The economic fallout of non-engagement is horrendous. Medicare is projected to go into the red in 2017. Medicaid is busting state budgets across the country and the new health law will only add to the budget burden. School districts pay more than $20,000 per employee for health care and are headed to where health costs exceed base pay. Local budgets are strained to the breaking point by bloated health costs.
The inattention to available health care economies results in a crowding out of necessary public spending on education, infrastructure, and even public safety. School districts, for example, are laying off teachers across the country instead of managing swollen, under-managed benefit costs.
That sorry outcome is all so unnecessary. There are literally hundreds of billions of dollars to be saved if public organizations will become learning organizations—if they will learn from best practices in the private sector and, in some rare cases, the public sector.

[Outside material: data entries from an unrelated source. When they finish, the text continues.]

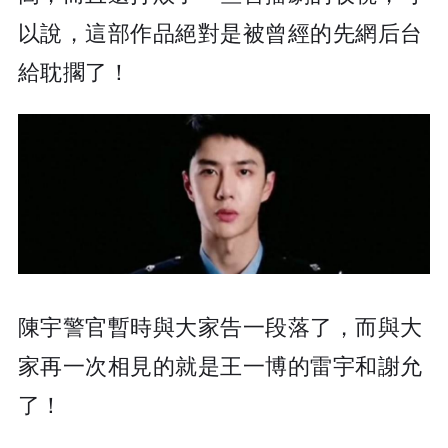
以說，這部作品絕對是被曾經的先網后台
給耽擱了！
陳宇警官暫時與大家告一段落了，而與大
家再一次相見的就是王一博的雷宇和謝允
了！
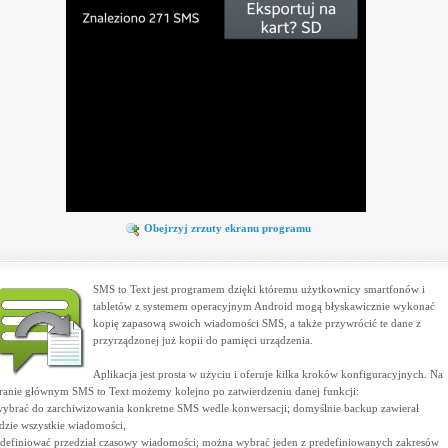
Obejrzyj zrzuty ekranu programu
SMS to Text jest programem dzięki któremu użytkownicy smartfonów i
tabletów z systemem operacyjnym Android mogą błyskawicznie wykonać
kopię zapasową swoich wiadomości SMS, a także przywrócić te dane z
przyrządzonej już kopii do pamięci urządzenia.
Aplikacja jest prosta w użyciu i oferuje kilka kroków konfiguracyjnych. Na
ranie głównym SMS to Text możemy kolejno po zatwierdzeniu danej funkcji:
wybrać do zarchiwizowania konkretne SMS wedle konwersacji; domyślnie backup zawierał
dzie wszystkie wiadomości,
zdefiniować przedział czasowy wiadomości; można wybrać jeden z predefiniowanych zakresów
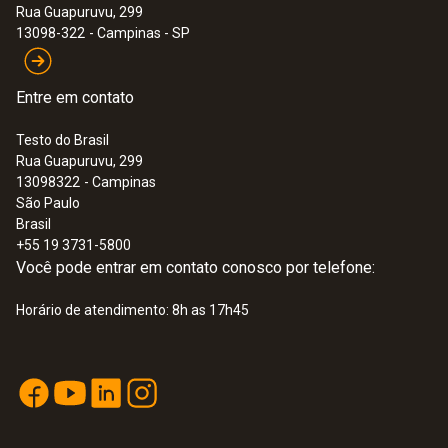
Rua Guapuruvu, 299
13098-322
- Campinas - SP
Entre em contato
Testo do Brasil
Rua Guapuruvu, 299
13098322
- Campinas
São Paulo
Brasil
+55 19 3731-5800
Você pode entrar em contato conosco por telefone:
Horário de atendimento: 8h as 17h45
:
0560 0420
testo 420 - Instrumento de medição de
pressão diferencial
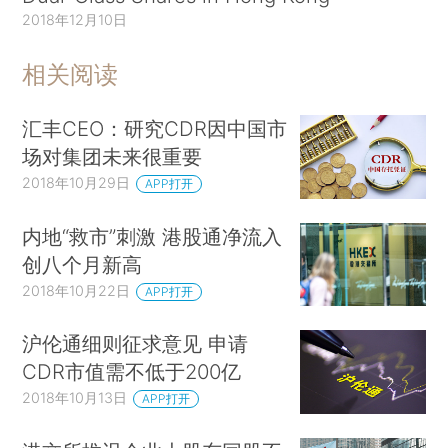
2018年12月10日
相关阅读
汇丰CEO：研究CDR因中国市
场对集团未来很重要
2018年10月29日
APP打开
内地“救市”刺激 港股通净流入
创八个月新高
2018年10月22日
APP打开
沪伦通细则征求意见 申请
CDR市值需不低于200亿
2018年10月13日
APP打开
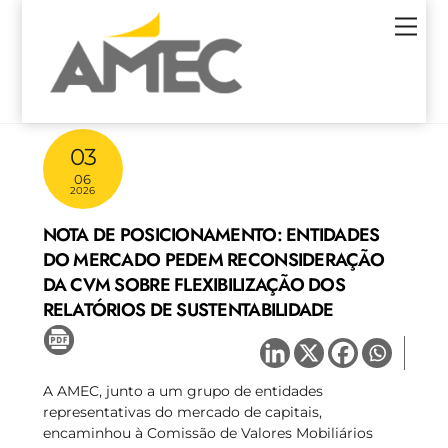
Skip
Men
to
content
03
06
2026
NOTA DE POSICIONAMENTO: ENTIDADES
DO MERCADO PEDEM RECONSIDERAÇÃO
DA CVM SOBRE FLEXIBILIZAÇÃO DOS
RELATÓRIOS DE SUSTENTABILIDADE
A AMEC, junto a um grupo de entidades
representativas do mercado de capitais,
encaminhou à Comissão de Valores Mobiliários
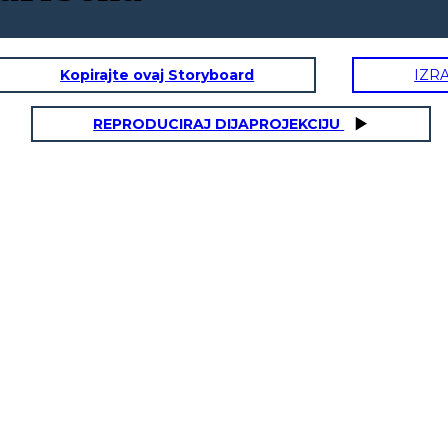
Kopirajte ovaj Storyboard
IZR
REPRODUCIRAJ DIJAPROJEKCIJU
NATURALES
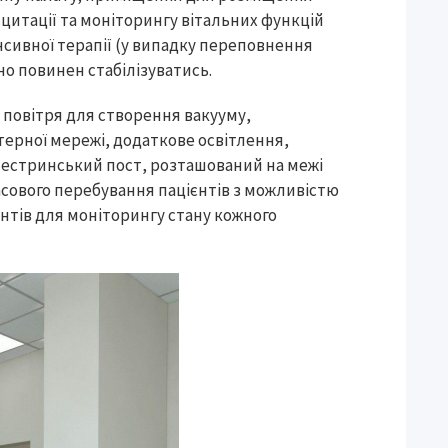
цитації та моніторингу вітальних функцій
енсивної терапії (у випадку переповнення
но повинен стабілізуватись.
 повітря для створення вакууму,
ерної мережі, додаткове освітлення,
сестринський пост, розташований на межі
сового перебування пацієнтів з можливістю
єнтів для моніторингу стану кожного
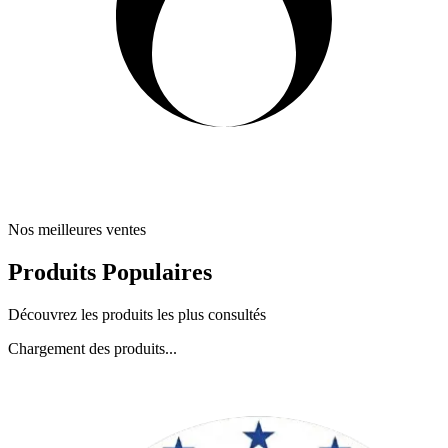
Nos meilleures ventes
Produits Populaires
Découvrez les produits les plus consultés
Chargement des produits...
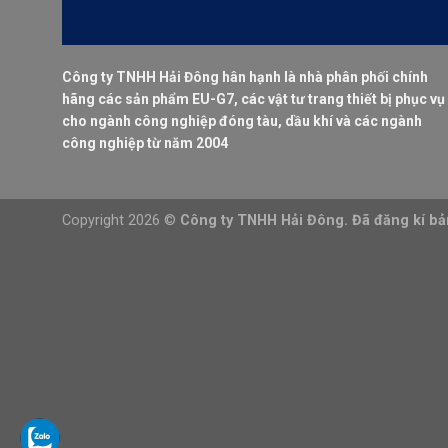
Công ty TNHH Hải Đông hân hạnh là nhà phân phối chính
hãng các sản phẩm EU-G7, các vật tư trang thiết bị phục vụ
cho ngành công nghiệp đóng tàu, dầu khí và các ngành
công nghiệp từ năm 2004
Copyright 2026 ©
Công ty TNHH Hải Đông. Đã đăng kí b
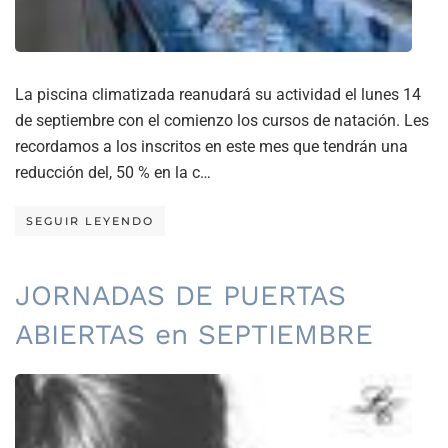
La piscina climatizada reanudará su actividad el lunes 14
de septiembre con el comienzo los cursos de natación. Les
recordamos a los inscritos en este mes que tendrán una
reducción del, 50 % en la c…
SEGUIR LEYENDO
JORNADAS DE PUERTAS
ABIERTAS en SEPTIEMBRE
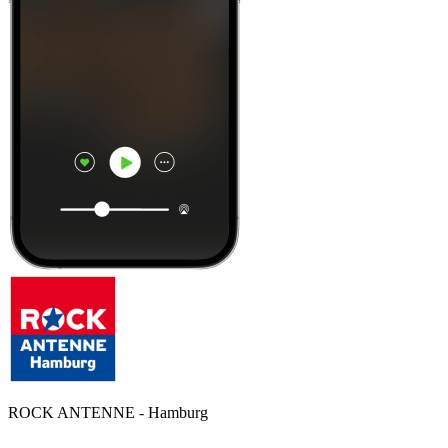
ROCK ANTENNE - Hamburg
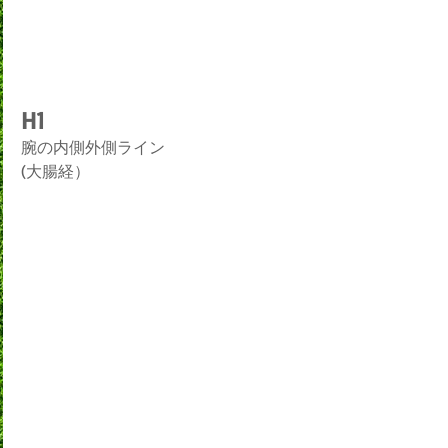
H1
腕の内側外側ライン
(大腸経）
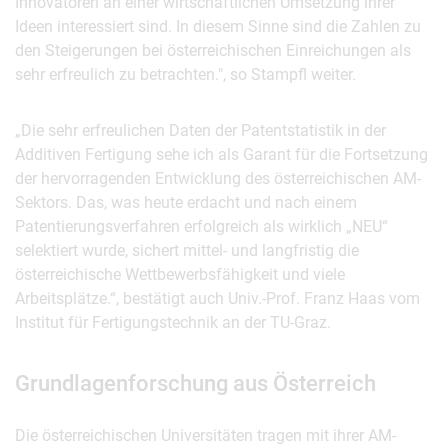
Innovatoren an einer wirtschaftlichen Umsetzung ihrer
Ideen interessiert sind. In diesem Sinne sind die Zahlen zu
den Steigerungen bei österreichischen Einreichungen als
sehr erfreulich zu betrachten.", so Stampfl weiter.
„Die sehr erfreulichen Daten der Patentstatistik in der
Additiven Fertigung sehe ich als Garant für die Fortsetzung
der hervorragenden Entwicklung des österreichischen AM-
Sektors. Das, was heute erdacht und nach einem
Patentierungsverfahren erfolgreich als wirklich „NEU“
selektiert wurde, sichert mittel- und langfristig die
österreichische Wettbewerbsfähigkeit und viele
Arbeitsplätze.“, bestätigt auch Univ.-Prof. Franz Haas vom
Institut für Fertigungstechnik an der TU-Graz.
Grundlagenforschung aus Österreich
Die österreichischen Universitäten tragen mit ihrer AM-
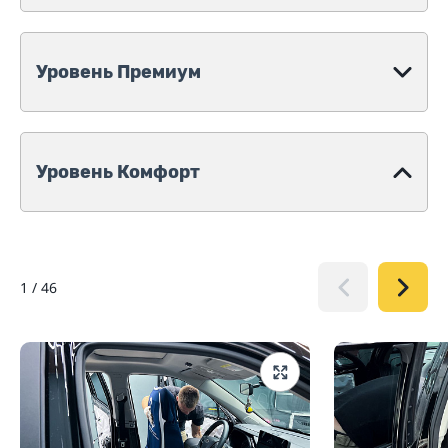
Уровень Премиум
Уровень Комфорт
1
/
46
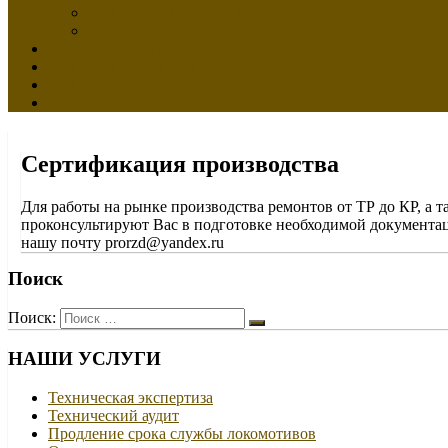
Распоряжения ОАО «РЖД»
«РОСЖЕЛДОР» приказы
Ж/Д ПОРТАЛ Продать — Купить
Техническая экспертиза
О Нас
Вакансии
Сертификация производства
Для работы на рынке производства ремонтов от ТР до КР, а
проконсультируют Вас в подготовке необходимой документац
нашу почту prorzd@yandex.ru
Поиск
Поиск:
НАШИ УСЛУГИ
Техническая экспертиза
Технический аудит
Продление срока службы локомотивов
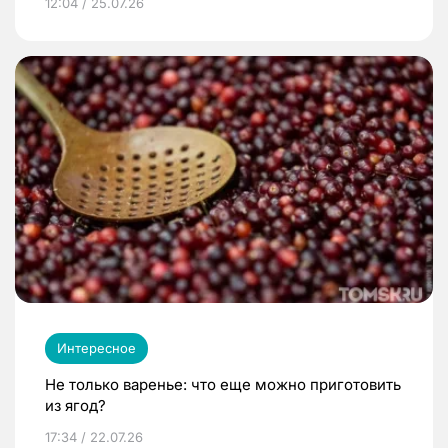
12:04 / 25.07.26
Интересное
Не только варенье: что еще можно приготовить
из ягод?
17:34 / 22.07.26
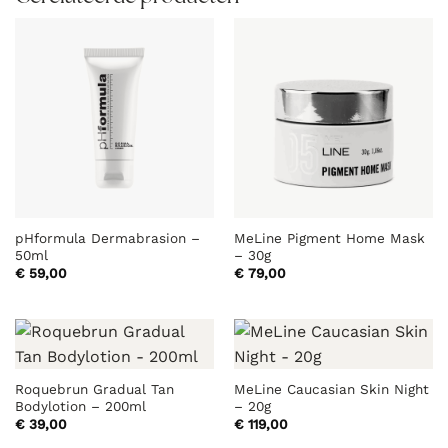
pHformula Dermabrasion –
MeLine Pigment Home Mask
50ml
– 30g
€
59,00
€
79,00
Roquebrun Gradual Tan
MeLine Caucasian Skin Night
Bodylotion – 200ml
– 20g
€
39,00
€
119,00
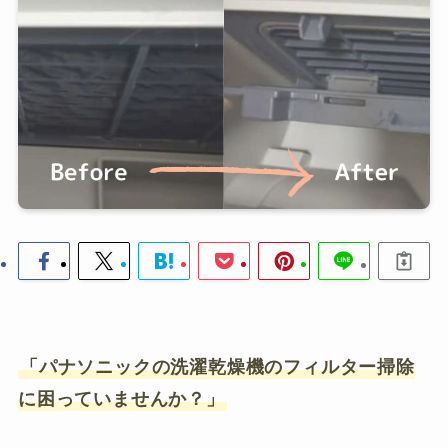
「パナソニックの洗濯乾燥機のフィルター掃除
に困っていませんか？」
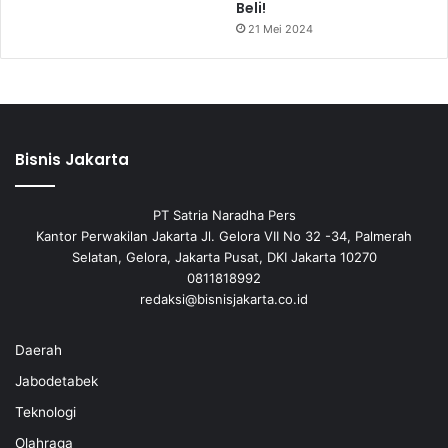
Beli!
21 Mei 2024
Bisnis Jakarta
PT Satria Naradha Pers
Kantor Perwakilan Jakarta Jl. Gelora VII No 32 -34, Palmerah
Selatan, Gelora, Jakarta Pusat, DKI Jakarta 10270
0811818992
redaksi@bisnisjakarta.co.id
Daerah
Jabodetabek
Teknologi
Olahraga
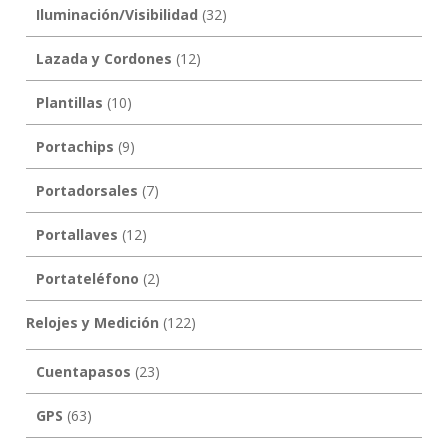
Iluminación/Visibilidad
(32)
Lazada y Cordones
(12)
Plantillas
(10)
Portachips
(9)
Portadorsales
(7)
Portallaves
(12)
Portateléfono
(2)
Relojes y Medición
(122)
Cuentapasos
(23)
GPS
(63)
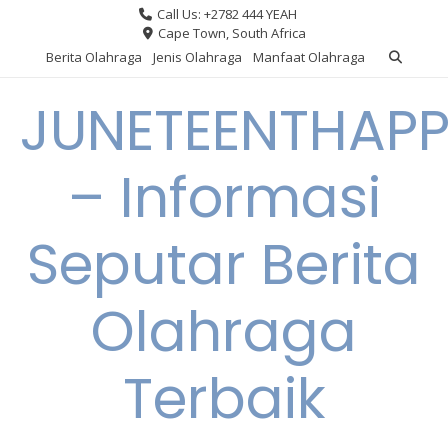
Skip
Call Us: +2782 444 YEAH
to
Cape Town, South Africa
content
Berita Olahraga
Jenis Olahraga
Manfaat Olahraga
JUNETEENTHAPP
– Informasi
Seputar Berita
Olahraga
Terbaik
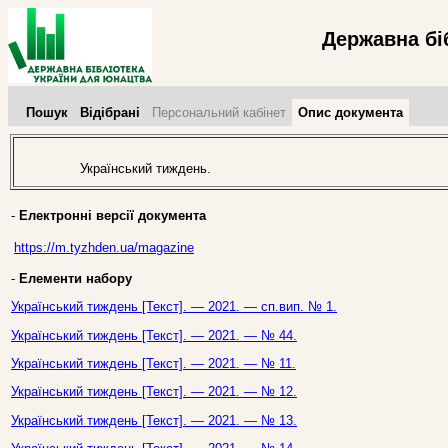
Державна бі
Пошук
Відібрані
Персональний кабінет
Опис документа
Український тиждень.
-
Електронні версії документа
https://m.tyzhden.ua/magazine
-
Елементи набору
Український тиждень [Текст]. — 2021. — сп.вип. № 1.
Український тиждень [Текст]. — 2021. — № 44.
Український тиждень [Текст]. — 2021. — № 11.
Український тиждень [Текст]. — 2021. — № 12.
Український тиждень [Текст]. — 2021. — № 13.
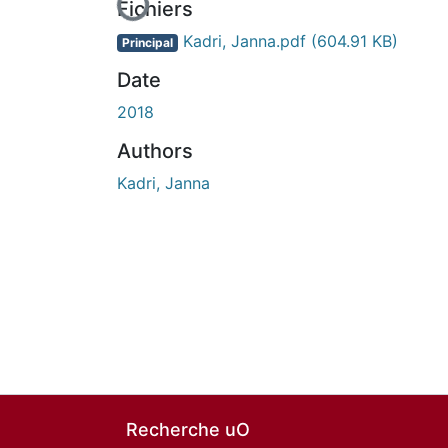
Fichiers
Kadri, Janna.pdf
(604.91 KB)
Principal
Date
2018
Authors
Kadri, Janna
Recherche uO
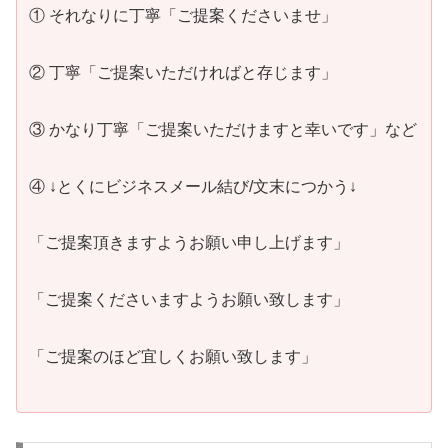
① それなりに丁寧「ご提案くださいませ」
② 丁寧「ご提案いただければと存じます」
③ かなり丁寧「ご提案いただけますと幸いです」など
④ ↓とくにビジネスメール結び/文末につかう↓
「ご提案頂きますようお願い申し上げます」
「ご提案くださいますようお願い致します」
「ご提案のほど宜しくお願い致します」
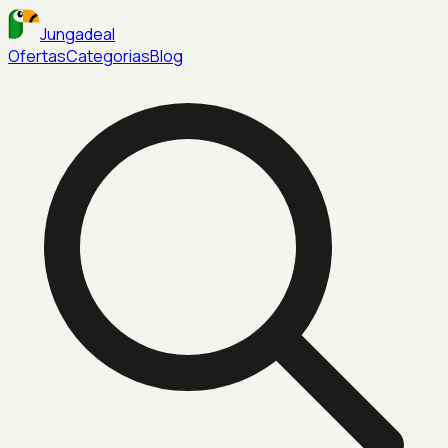
Jungadeal
Ofertas
Categorias
Blog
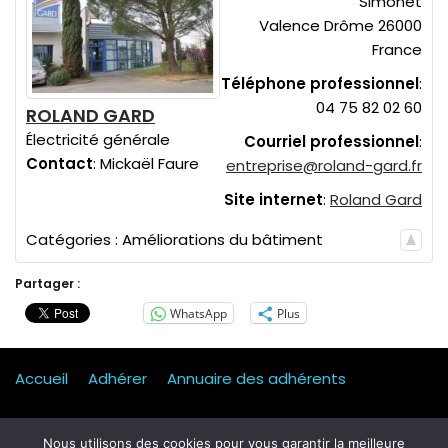
Simonet
Valence
Drôme
26000
France
Téléphone professionnel
:
04 75 82 02 60
ROLAND GARD
Électricité générale
Courriel professionnel
:
Contact
:
Mickaël
Faure
entreprise@roland-gard.fr
Site internet
:
Roland Gard
Catégories :
Améliorations du bâtiment
Partager :
WhatsApp
Plus
Accueil
Adhérer
Annuaire des adhérents
Actualités
Presse
Mentions légales
Statuts
Nous utilisons des cookies pour vous garantir la meilleure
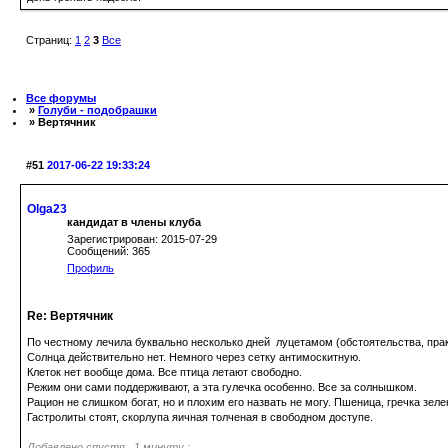
Страниц:
1
2
3
Все
Все форумы
»
Голуби - подобрашки
» Вертячник
#51
2017-06-22 19:33:24
Olga23
кандидат в члены клуба
Зарегистрирован: 2015-07-29
Сообщений: 365
Профиль
Re: Вертячник
По честному лечила буквально несколько дней луцетамом (обстоятельства, прак
Солнца действительно нет. Немного через сетку антимоскитную.
Клеток нет вообще дома. Все птица летают свободно.
Режим они сами поддерживают, а эта гулечка особенно. Все за солнышком.
Рацион не слишком богат, но и плохим его назвать не могу. Пшеница, гречка зел
Гастролиты стоят, скорлупа яичная толченая в свободном доступе.
Добавлено спустя 1 минуту :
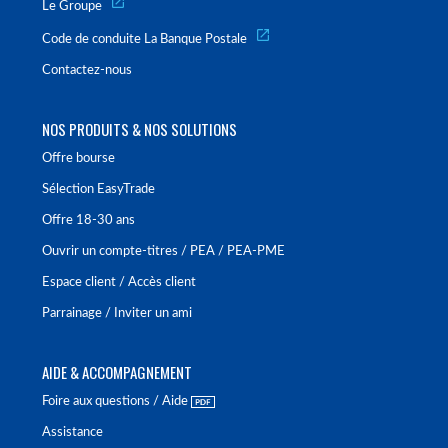
Le Groupe
Code de conduite La Banque Postale
Contactez-nous
NOS PRODUITS & NOS SOLUTIONS
Offre bourse
Sélection EasyTrade
Offre 18-30 ans
Ouvrir un compte-titres / PEA / PEA-PME
Espace client / Accès client
Parrainage / Inviter un ami
AIDE & ACCOMPAGNEMENT
Foire aux questions / Aide
Assistance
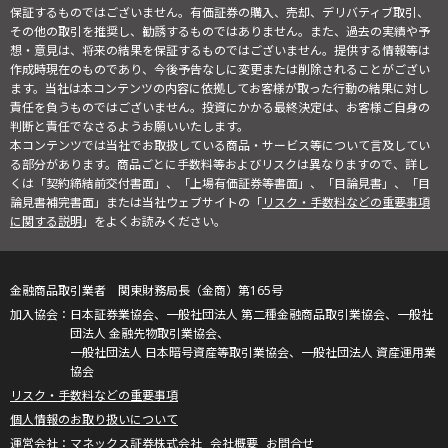
保証するものではございません。有価証券の購入、売却、デリバティブ取引、
その他の取引を推奨し、勧誘するものではありません。また、過去の実績や予
想・意見は、将来の結果を保証するものではございません。提供する情報等は
作成時現在のものであり、今後予告なしに変更または削除されることがござい
ます。当社は本コンテンツの内容に依拠してお客様が取った行動の結果に対し
責任を負うものではございません。投資にかかる最終決定は、お客様ご自身の
判断と責任でなさるようお願いいたします。
本コンテンツでは当社でお取扱している商品・サービス等について言及してい
る部分があります。商品ごとに手数料等およびリスクは異なりますので、詳し
くは「契約締結前交付書面」、「上場有価証券等書面」、「目論見書」、「目
論見書補完書面」または当社ウェブサイトの「
リスク・手数料などの重要事項
に関する説明
」をよくお読みください。
金融商品取引業者 関東財務局長（金商）第165号
日本証券業協会、一般社団法人 第二種金融商品取引業協会、一般社
団法人 金融先物取引業協会、
一般社団法人 日本暗号資産等取引業協会、一般社団法人 資産運用業
協会
リスク・手数料などの重要事項
個人情報のお取り扱いについて
マネックス証券株式会社
会社概要
お問合せ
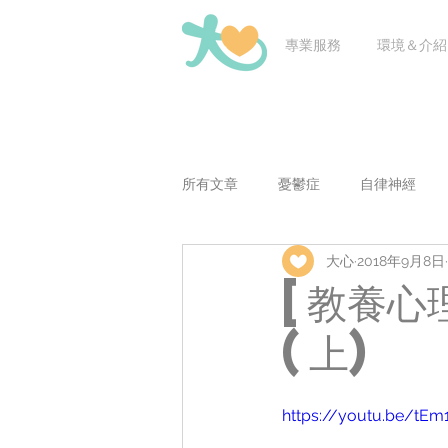
專業服務
環境＆介紹
所有文章
憂鬱症
自律神經
大心
2018年9月8日
老師問醫問
兒童青少年議題
[教養心
(上)
https://youtu.be/tEm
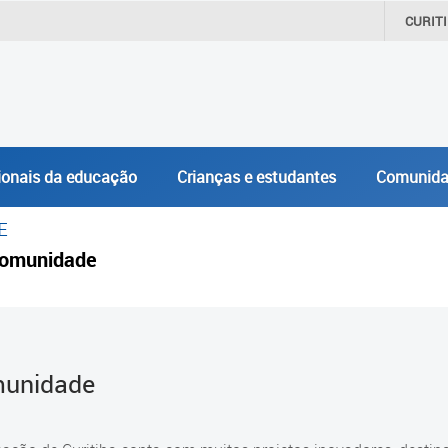
CURIT
ionais da educação
Crianças e estudantes
Comunida
E
omunidade
unidade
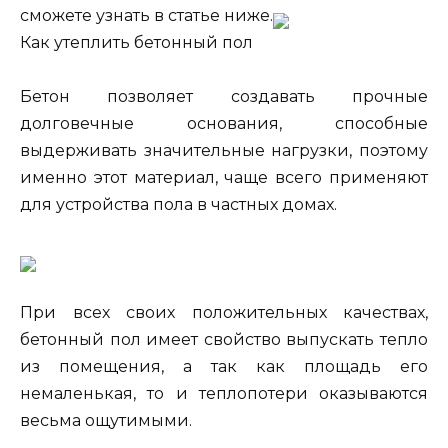
сможете узнать в статье ниже.
Как утеплить бетонный пол
Бетон позволяет создавать прочные
долговечные основания, способные
выдерживать значительные нагрузки, поэтому
именно этот материал, чаще всего применяют
для устройства пола в частных домах.
При всех своих положительных качествах,
бетонный пол имеет свойство выпускать тепло
из помещения, а так как площадь его
немаленькая, то и теплопотери оказываются
весьма ощутимыми.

They have to learn to manage, not just disperse funds.
As outlined earlier, Bob Ziegelbauer, the county executive with an MBA, knocked premiums down 40 percent in Manitowoc County, Wisconsin, after he benchmarked on reforms in the private sector. Everybody came out ahead, including the county’s employees and taxpayers.
Invariably, members in the consumer-driven health plans report a high level of satisfaction. They like being in control of some of the health care dollars. They like lots of choices. They like having better information. They like it when their employers invest in their health. They do a better job on prevention and wellness.
Political leaders may have tackled the access problem. Now they need to solve the cost challenge and related quality issues.
Government health care reforms have focused on how to pay for a bloated system rather than on how to fundamentally reform it. That failure to adopt successful, proven private sector reforms is a road to government bankruptcy.
Our leaders need to build on the three platforms for fundamental transformation and reform of the U.S. health care sector:
Individual Responsibility. We need to engage every U.S. citizen as an individual actor in managing his or her own health and health care costs. No system works without individual accountability. Proper incentives, education, and engagement of employees as consumers evoke that responsibility, and costs plummet.
Focus on Primary Care. We need to put primary care back where it belongs as the major foundation of the delivery system. Intimate primary care greatly improves health and cuts costs by as much as one-third.
Centers of Value.We need to promote the purchase of value-based health care in both private and public plans. Some providers offer significantly higher value than others. They should be rewarded with more business.
The U.S. president needs to personally visit the great innovators in the country—places like QuadMed, ThedaCare, Bucyrus International, KI, and the Gundersen Lutheran Clinic. He needs to touch, see, and hear what works to combat health care inflation.
He is welcome any time to talk with Serigraph co-workers about what works. They have tamed the beast.